Segment Start: Records to use
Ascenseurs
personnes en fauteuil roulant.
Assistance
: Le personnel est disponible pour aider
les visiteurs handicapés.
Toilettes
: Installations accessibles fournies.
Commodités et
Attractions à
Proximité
Segment End: Records to use
• What to produce
Repeat all the lines above, keeping them exactly as they are.

• Response area
Ascenseurs
personnes en fauteuil roulant.
Assistance
: Le personnel est disponible pour aider
les visiteurs handicapés.
Toilettes
: Installations accessibles fournies.
Commodités et
Attractions à
Proximité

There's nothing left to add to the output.